The persecution of heretics in England was less popular than elsewhere in Europe. Most of the refugees who denied the necessity for baptism, the mass and matrimony fled to England under Henry II to escape persecution. In 1166 at Oxford, these refugees were tried by the ecclesiastical court being presided over by the King himself and were later found guilty of heresy. These victims were seared on the foreheads with hot irons and whipped through the streets, sent into the countryside to die of exposure in the winter snow since there was no precedent that existed for sentencing he victims. None of the heretics would be offered food or shelter by anyone. Anyone who was found any support in whatever way to the heretics would be considered to have disobeyed the voice of god and to abet heresy, and would be rendered sinful and unchristian (Midigan).
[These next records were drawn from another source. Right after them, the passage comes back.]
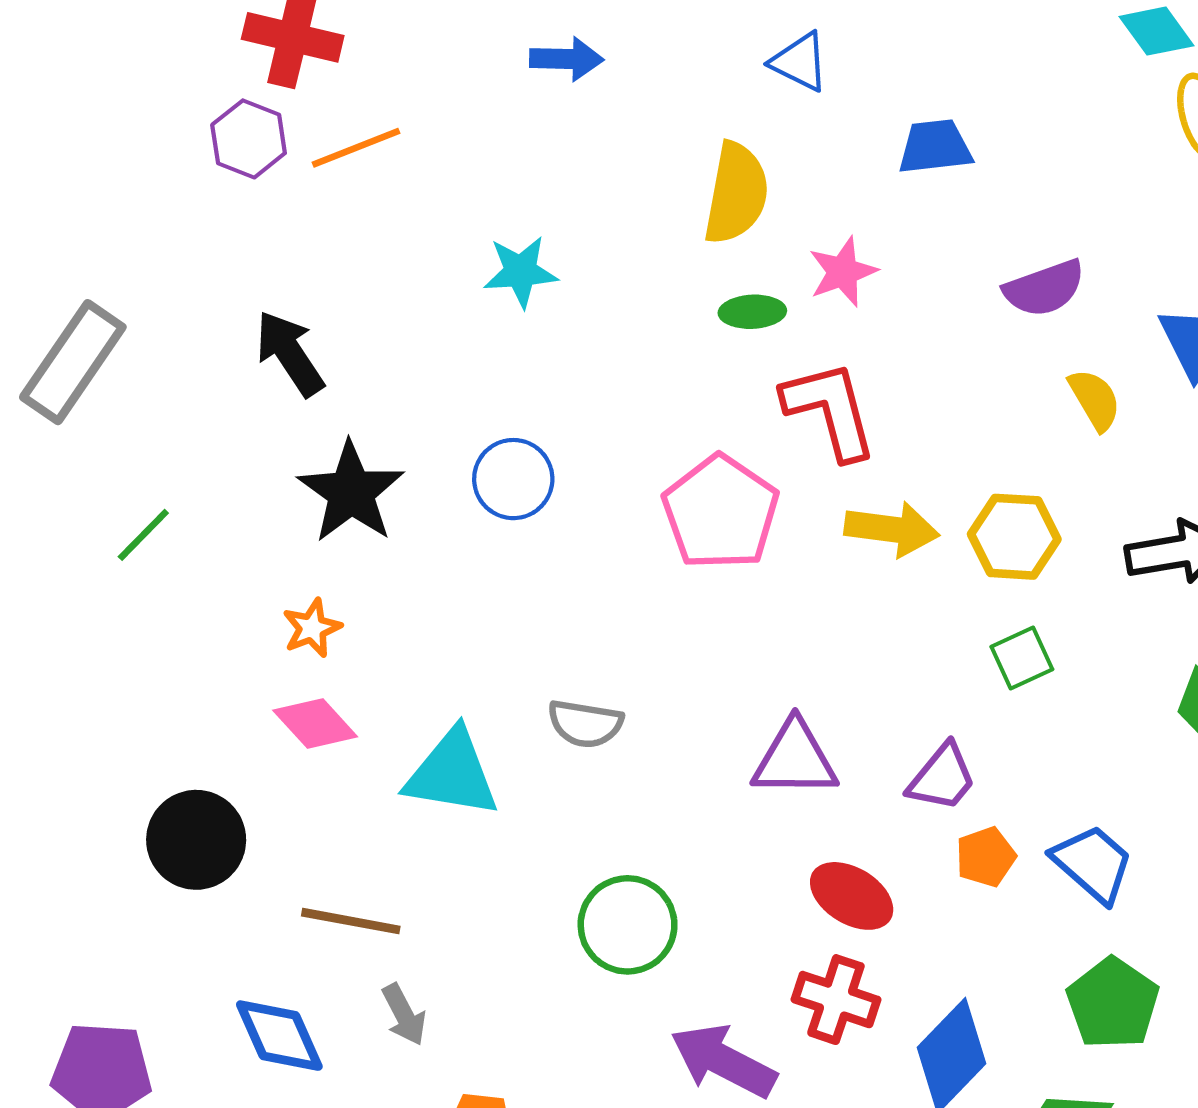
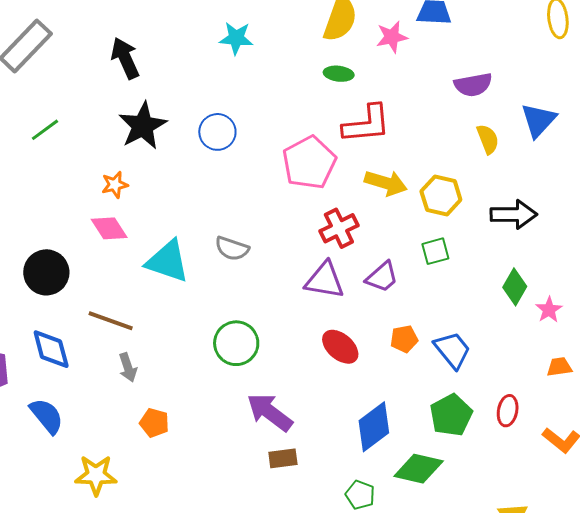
pink star: (843, 272) -> (392, 37), moved
red L-shape: (830, 410) -> (367, 124), turned 90
purple trapezoid: (942, 778) -> (382, 277), moved
red cross: (836, 1000) -> (339, 228), moved, turned 36
blue diamond: (279, 1036) -> (51, 349), moved

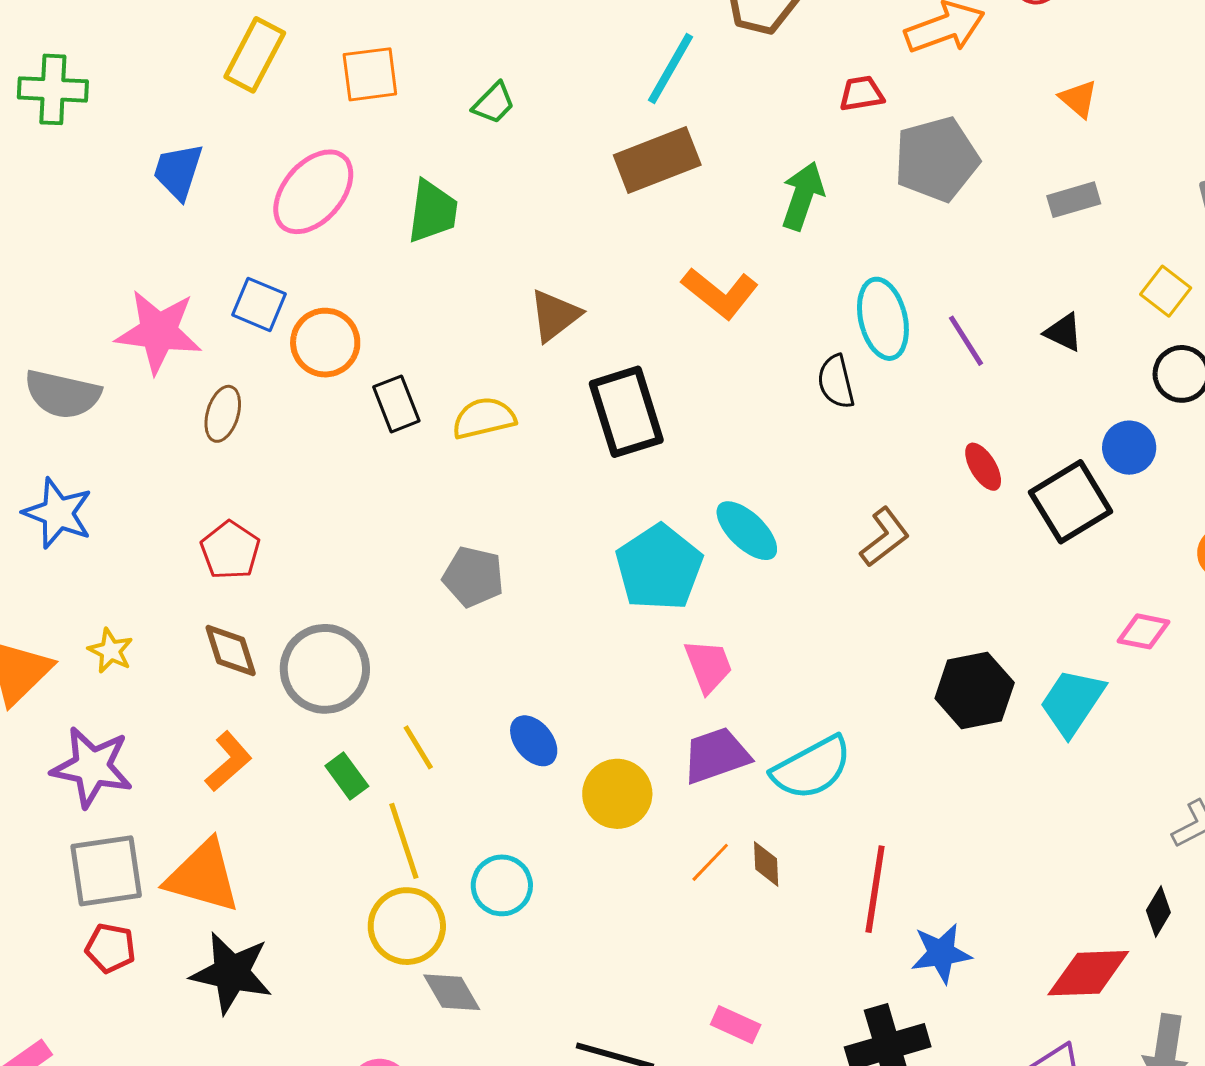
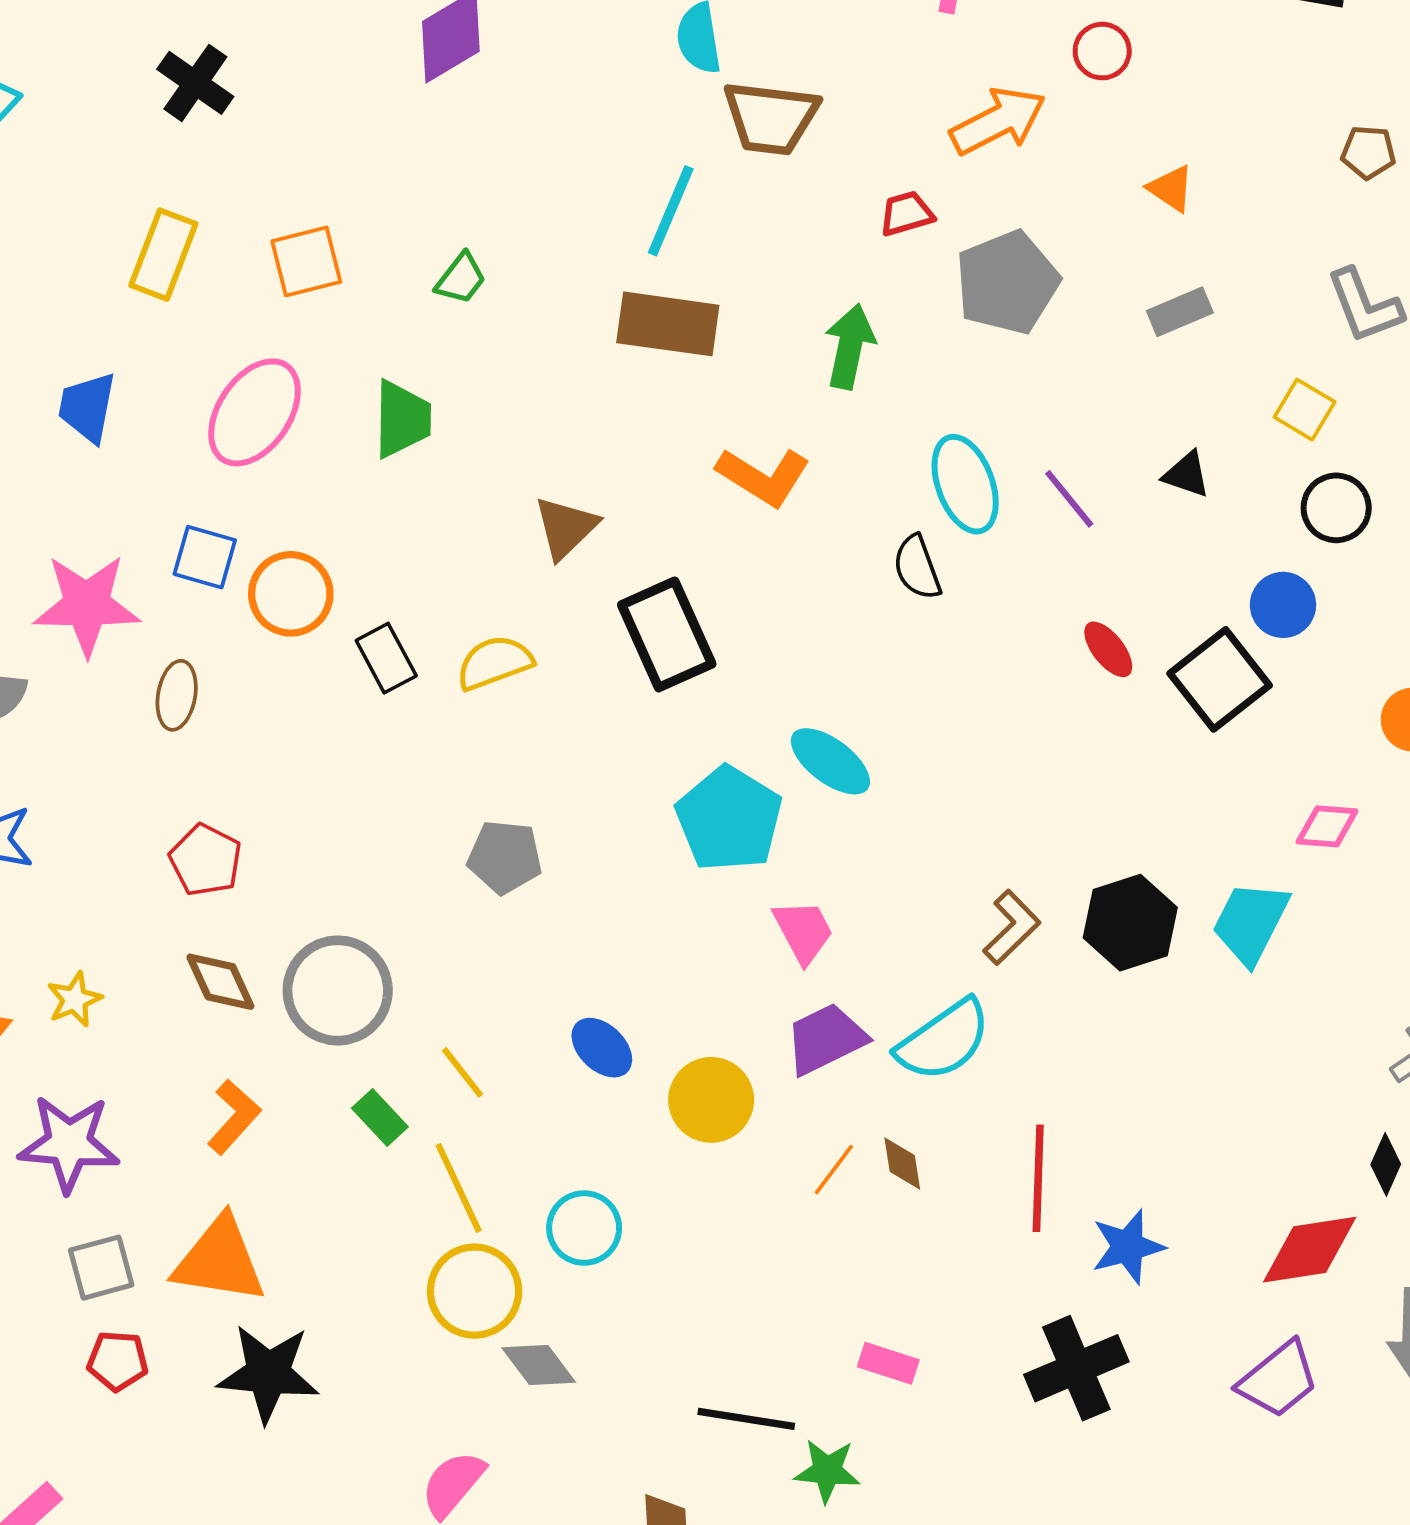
brown rectangle: (657, 160) -> (668, 324), turned 36
brown L-shape: (885, 537) -> (1012, 927), moved
yellow star: (110, 651) -> (75, 1000), turned 30
gray square: (106, 871) -> (101, 1268), size x0.7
John Wycliffe who was a proto-protestant rector of Lutterworth in Leicester was the most eminent scholar at Oxford. His scholarship gave him a measure of protection during his lifetime, especially since there was limited official statute in England that covered the offences on heresy. Jan Hus, the Rector of Prague university was significantly influenced by the ideas of Wycliffe and he refused to surrender his books when order by the Pope. Supported by King Wenceslas, he denounced the practice of granting indulgences hence spreading his preaching of Wycliffe's ideas far and wide. While traveling under safe conduct from the emperor Sigismund, he was arrested and tried by the church council of Constance that later disregarded his safe conducts on the grounds that the church did not need to keep faith with a heretic. Hus was burned on the 6th July of 1415, making him a Czech national hero. His ideas rapidly spread from Bohemia to Austria, Saxony, Silesia, Bavaria and Hungary (Ames).


The church had no way to handle Wycliffe and his followers who were now called the Lollards. William Courtney, the Archbishop of Canterbury and his fellow bishops filled in the omission by forging the Act of Parliament to deal with heresy. The parliament however, spotted the imposture and the House of Commons petitioned the King in 1383 to annul this fake statute as never assented to by the Commons. Genuine and mild statutes were later passed but the church was still not hay with them. The prelates insisted on death penalties and a series of statutes known as de haeretico comburendo were passed in 1401 under King Henry IV. This statute introduced the death penalty for heresy. They were unable to define the offence and so heresy remained to be what the church defined it to be. The unrepentant heretics were to be burned to death publicly (Delph, Michelle and John).


Espousing unorthodox views were trivial and could result in death penalties. In 1528, Patrick Hamilton was burned for holding heretical opinions such as denying the freedom of the will. In 1546, Anne Askew was burned because of her beliefs about the Eucharist (Van).


Conclusion


Heresy has seen tremendous persecutions by the Christian faith. Various atrocities have been imposed on these individuals just because of their difference in religious opinions. Their exposures and refusal to subscribe to the Christian faith has seen most of such individuals being mercilessly tortured, hanged on torture stakes, stroked by hot iron rods, drowned and ruthlessly persecuted to death. The Catholic Church had moved to the extent of imposing legislations that saw the heretics being persecuted and convicted by the state. Because of secular laws, the churches now find it difficult o persecute the heretics even though persecution still remains a part of the mainstream Christian thought. The oath that is taken by the Roman Catholic bishops at their consideration often involves the will to persecute and wage war against heretics.


Works Cited


Ames, Christine C. Righteous Persecution: Inquisition, Dominicans, and Christianity in the Middle Ages. Philadelphia: University of Pennsylvania Press, 2009. Print.


Madigan, Kevin. Medieval Christianity: A New History. , 2015. Print.


Delph, Ronald K, Michelle Fontaine, and John J. Martin. Heresy, Culture, and Religion in Early Modern Italy: Contexts and Contestations. Kirksville, Mo: Truman State University Press, 2006. Print.


Van, der S. G. "The Historical Development of the Right to Freedom of Religion." Tydskrif Vir Die Suid-Afrikaanse Reg. (2004): 259-272. Print.